(EXERCISE DESCRIPTION): Using the string "Luisteren" as the key, pull each matching line out of the records below.

[Pixel coordinate grounding data]
=== Begin Enclosure ===

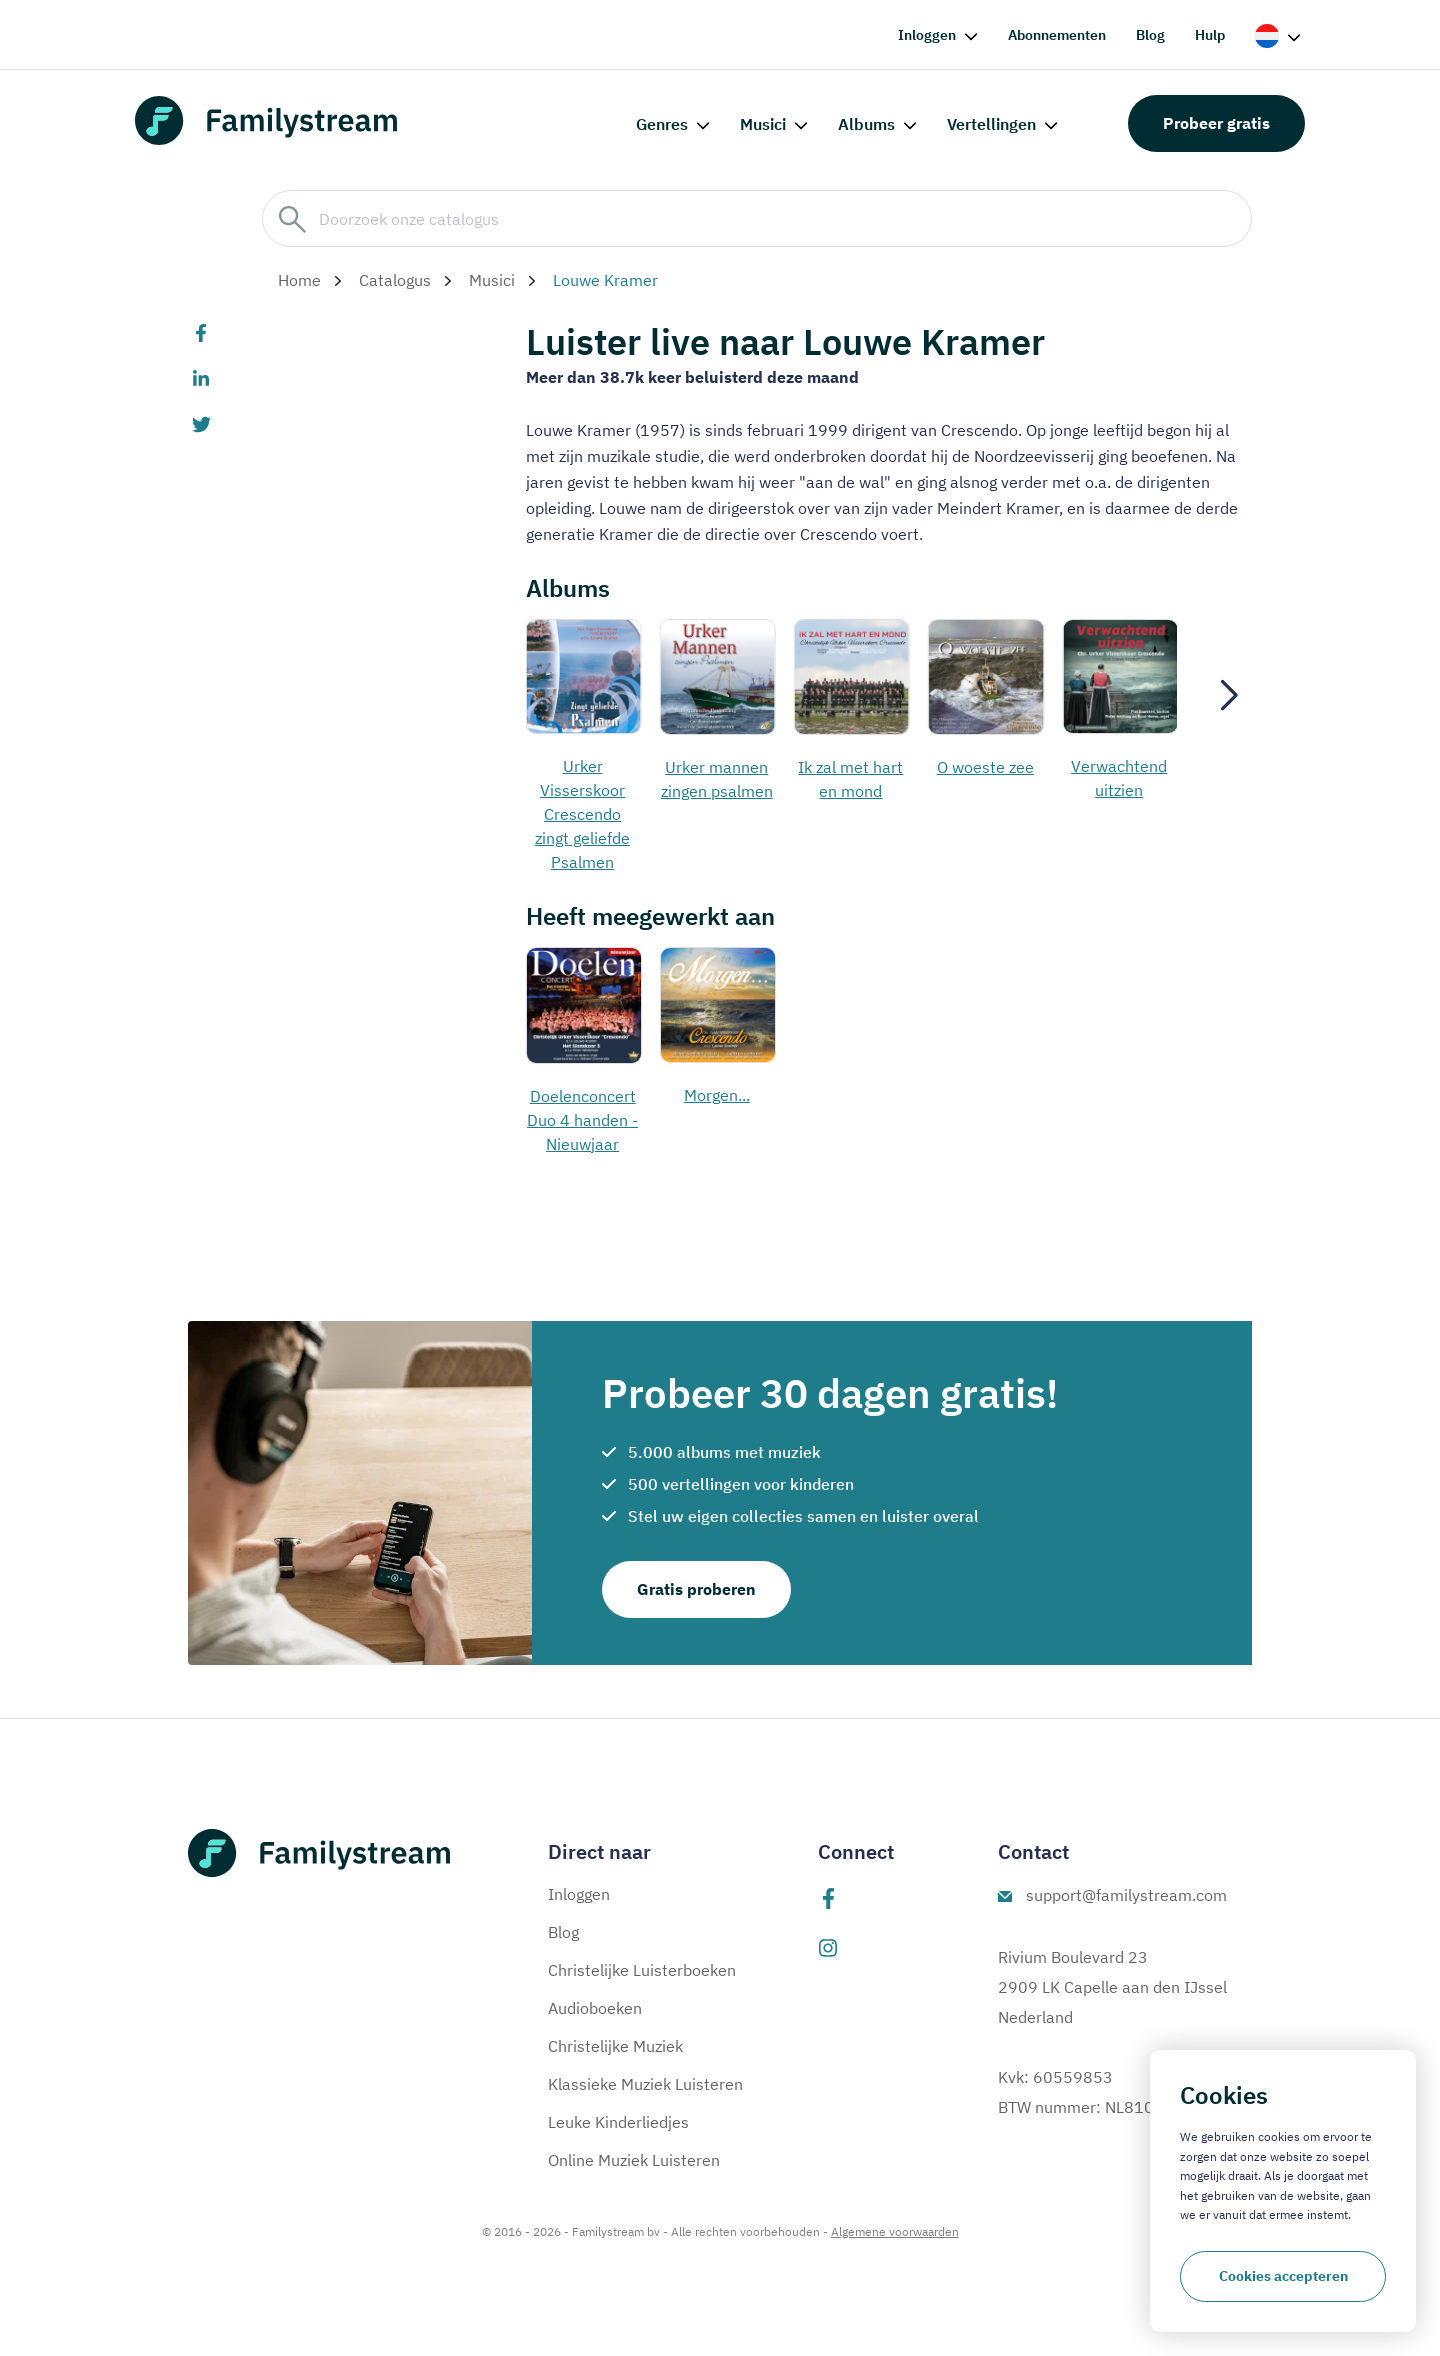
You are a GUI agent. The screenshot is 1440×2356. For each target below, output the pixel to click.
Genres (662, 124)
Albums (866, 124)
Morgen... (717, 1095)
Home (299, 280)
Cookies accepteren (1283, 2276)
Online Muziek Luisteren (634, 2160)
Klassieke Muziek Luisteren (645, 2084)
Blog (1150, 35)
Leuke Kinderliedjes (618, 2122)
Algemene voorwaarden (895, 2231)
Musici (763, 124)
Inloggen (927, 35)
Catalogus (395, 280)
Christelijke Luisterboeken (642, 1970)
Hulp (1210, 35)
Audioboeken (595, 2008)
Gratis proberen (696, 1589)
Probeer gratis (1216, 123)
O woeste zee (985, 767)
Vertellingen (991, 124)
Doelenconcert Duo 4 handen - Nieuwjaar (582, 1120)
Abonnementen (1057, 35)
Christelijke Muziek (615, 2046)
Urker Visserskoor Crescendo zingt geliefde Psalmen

=== End Enclosure ===

(PROBLEM SOLUTION):
Online Muziek Luisteren (634, 2160)
Klassieke Muziek Luisteren (645, 2084)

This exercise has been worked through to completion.